You may remember a news article last year that reported*: “Paracetamol doesn’t help low back pain or arthritis.” This news was no real surprise as patients often tell me that painkillers have little no effect on their back pain. Often, at best, they will only ‘take the edge off’ the pain.
Even much stronger prescription painkillers can have minimal effect. A newly published study* indicates that opioid painkillers, including tramadol and morphine, provide “only modest short-term pain relief” for back pain, and this is only for patients who can tolerate the adverse side effects. So why is it that powerful and addictive painkillers can have so little effect on back pain?
This has to do with the way that spinal pain works. The spine is very important, it contains the nerves that communicate between the brain and the body. Like the brain, the spinal cord it is encased in bone. Consequently it is rare for the nerves within the spine to be injured. However, all along the spine, individual nerves have to exit in order to reach the rest of the body. Between each vertebra, on each side, is a small opening from which the nerve can exit. It is here that the nerve, or nerve root, is more vulnerable to injury and compression. Nerves are, of course, extremely sensitive and this is why painkillers have such a tough job working in this area.
On top of this nerves can ‘learn pain’ and ‘adapt’ to pain. Put very simply, if a pain signal is constantly being sent to the brain, then that connection will strengthen. This is particularly true for very long term pain. Certain types of painkiller struggle to deal with this type of pain.
Fundamentally though, painkillers are designed to address the symptom, i.e. pain, and not the actual cause of that pain. To resolve the underlying issue it is crucial to accurately know the cause. Numerous spinal joints, nerve roots, cartilage discs, muscles and the spinal cord are all located in the low back (and the mid back, upper back and neck for that matter) – some or all of these structures can be involved in causing pain.
The majority of the time back or neck pain is caused ‘mechanically’. This can be, for example, pressure on a nerve, pressure on a disc, muscle spasm, restricted joint movement – or a combination of these. ‘Mechanical’ pain will respond well to a ‘mechanical’ solution, a hands-on approach, and this is where chiropractic comes in.
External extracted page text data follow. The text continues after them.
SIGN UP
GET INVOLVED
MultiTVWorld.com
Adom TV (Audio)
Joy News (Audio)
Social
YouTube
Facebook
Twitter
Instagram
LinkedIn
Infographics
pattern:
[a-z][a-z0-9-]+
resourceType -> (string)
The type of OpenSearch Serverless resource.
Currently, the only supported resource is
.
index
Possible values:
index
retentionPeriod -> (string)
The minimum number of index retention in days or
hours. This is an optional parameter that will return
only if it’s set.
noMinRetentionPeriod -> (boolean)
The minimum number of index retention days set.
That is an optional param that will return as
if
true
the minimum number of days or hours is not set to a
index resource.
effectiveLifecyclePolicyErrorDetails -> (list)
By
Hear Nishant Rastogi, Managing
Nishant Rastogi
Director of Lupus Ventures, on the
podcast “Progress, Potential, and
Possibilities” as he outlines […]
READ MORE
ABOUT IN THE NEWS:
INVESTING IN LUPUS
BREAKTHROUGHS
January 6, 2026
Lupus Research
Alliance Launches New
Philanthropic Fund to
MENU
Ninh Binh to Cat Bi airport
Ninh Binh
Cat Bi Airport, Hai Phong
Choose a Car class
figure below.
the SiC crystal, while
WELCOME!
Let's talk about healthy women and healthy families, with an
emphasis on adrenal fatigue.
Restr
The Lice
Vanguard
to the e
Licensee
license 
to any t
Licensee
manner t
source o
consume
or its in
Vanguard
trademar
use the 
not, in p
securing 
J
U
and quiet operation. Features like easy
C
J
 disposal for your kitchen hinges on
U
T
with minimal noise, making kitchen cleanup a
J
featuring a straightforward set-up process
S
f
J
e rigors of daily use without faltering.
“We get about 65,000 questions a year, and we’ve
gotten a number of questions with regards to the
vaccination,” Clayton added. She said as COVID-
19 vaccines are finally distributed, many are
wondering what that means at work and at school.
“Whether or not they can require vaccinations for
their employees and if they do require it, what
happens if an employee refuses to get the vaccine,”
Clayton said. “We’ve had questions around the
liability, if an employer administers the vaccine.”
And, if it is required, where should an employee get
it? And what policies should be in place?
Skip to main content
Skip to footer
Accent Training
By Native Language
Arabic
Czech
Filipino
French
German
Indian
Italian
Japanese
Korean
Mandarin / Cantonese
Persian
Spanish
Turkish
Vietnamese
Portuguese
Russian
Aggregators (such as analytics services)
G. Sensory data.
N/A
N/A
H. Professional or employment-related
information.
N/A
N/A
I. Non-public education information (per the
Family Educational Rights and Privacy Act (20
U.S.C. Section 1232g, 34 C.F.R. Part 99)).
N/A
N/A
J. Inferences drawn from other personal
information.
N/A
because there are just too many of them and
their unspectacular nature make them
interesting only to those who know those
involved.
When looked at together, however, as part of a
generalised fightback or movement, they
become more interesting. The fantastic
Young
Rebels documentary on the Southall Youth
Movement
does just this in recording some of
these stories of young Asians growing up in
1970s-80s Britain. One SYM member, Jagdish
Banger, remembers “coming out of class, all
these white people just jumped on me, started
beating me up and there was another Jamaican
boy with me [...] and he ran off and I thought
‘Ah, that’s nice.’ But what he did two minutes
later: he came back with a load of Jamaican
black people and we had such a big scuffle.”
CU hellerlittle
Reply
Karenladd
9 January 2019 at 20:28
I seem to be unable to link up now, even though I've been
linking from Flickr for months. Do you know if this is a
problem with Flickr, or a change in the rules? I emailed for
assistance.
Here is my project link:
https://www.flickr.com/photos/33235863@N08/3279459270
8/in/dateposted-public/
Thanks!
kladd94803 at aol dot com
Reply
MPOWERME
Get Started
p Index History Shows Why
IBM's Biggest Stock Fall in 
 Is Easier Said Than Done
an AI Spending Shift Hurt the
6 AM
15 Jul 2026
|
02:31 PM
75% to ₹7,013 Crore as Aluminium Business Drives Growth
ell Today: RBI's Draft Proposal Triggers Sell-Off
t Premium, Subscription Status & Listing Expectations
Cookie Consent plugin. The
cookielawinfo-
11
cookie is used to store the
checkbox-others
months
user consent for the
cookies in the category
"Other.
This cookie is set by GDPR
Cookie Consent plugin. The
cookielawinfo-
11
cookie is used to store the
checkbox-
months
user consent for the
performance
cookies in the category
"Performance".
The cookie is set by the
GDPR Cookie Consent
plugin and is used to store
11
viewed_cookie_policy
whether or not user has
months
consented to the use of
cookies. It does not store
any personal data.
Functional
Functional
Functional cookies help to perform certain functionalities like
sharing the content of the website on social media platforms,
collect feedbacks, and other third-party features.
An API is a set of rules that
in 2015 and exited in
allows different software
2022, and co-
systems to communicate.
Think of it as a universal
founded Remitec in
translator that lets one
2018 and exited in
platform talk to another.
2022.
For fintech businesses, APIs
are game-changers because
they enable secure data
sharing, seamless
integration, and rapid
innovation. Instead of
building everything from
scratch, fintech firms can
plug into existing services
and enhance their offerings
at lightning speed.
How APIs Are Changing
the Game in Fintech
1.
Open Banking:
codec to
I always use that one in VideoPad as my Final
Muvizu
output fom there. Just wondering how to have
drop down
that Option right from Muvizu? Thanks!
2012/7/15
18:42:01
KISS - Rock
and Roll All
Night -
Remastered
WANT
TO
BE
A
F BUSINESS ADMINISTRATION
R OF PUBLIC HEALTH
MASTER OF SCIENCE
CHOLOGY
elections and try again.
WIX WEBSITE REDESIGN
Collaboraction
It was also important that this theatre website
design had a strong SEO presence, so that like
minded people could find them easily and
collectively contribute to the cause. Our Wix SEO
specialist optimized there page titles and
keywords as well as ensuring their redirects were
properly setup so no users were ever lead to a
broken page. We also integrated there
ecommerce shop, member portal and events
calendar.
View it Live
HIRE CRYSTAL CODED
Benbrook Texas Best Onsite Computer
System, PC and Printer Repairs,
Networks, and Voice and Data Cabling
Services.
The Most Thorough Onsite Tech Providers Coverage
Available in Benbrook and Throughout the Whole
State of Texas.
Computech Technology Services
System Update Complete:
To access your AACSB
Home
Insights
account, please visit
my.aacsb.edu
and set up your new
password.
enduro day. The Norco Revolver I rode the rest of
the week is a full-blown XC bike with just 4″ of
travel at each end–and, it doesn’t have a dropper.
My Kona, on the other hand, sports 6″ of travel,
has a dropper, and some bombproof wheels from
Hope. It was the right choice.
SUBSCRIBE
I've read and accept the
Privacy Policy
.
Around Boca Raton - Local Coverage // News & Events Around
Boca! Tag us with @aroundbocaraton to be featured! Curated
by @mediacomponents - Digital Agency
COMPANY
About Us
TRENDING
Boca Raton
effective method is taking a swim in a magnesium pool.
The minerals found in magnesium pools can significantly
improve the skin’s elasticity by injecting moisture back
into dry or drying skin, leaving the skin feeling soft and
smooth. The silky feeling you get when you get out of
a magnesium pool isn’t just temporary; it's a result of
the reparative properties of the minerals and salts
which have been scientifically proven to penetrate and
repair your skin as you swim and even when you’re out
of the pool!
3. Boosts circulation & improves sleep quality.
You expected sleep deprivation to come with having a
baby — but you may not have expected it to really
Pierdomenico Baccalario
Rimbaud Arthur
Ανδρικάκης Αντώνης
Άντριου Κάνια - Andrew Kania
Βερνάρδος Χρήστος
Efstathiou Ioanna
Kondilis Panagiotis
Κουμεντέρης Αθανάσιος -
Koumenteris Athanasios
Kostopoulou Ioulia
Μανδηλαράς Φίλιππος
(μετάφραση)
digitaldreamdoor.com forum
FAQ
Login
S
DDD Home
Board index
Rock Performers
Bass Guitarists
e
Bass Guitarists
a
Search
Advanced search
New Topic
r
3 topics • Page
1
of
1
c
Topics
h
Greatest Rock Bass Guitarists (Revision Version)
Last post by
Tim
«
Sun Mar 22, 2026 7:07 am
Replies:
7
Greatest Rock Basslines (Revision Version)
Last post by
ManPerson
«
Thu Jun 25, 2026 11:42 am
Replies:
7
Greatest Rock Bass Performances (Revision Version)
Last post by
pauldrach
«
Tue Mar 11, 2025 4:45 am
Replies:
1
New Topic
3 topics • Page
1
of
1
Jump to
NHS guidelines, based on the Bronfort report*, recommend hands-on chiropractic care for low back pain and neck pain (whether recent or long term), as well as headaches, migraines and dizziness caused by mechanical issues of the neck. The evidence also supports chiropractic treatment for shoulder complaints, including frozen shoulder; hip issues, including arthritis; tennis elbow, knee complaints and plantarfasciitis.
At Hinckley Chiropractic we will accurately identify the cause of pain, and then carry out an effective and efficient treatment plan.
(If you are considering changing or reducing your prescription painkillers or you are concerned about their side-effects you must seek advice from your GP or from a pharmacist.)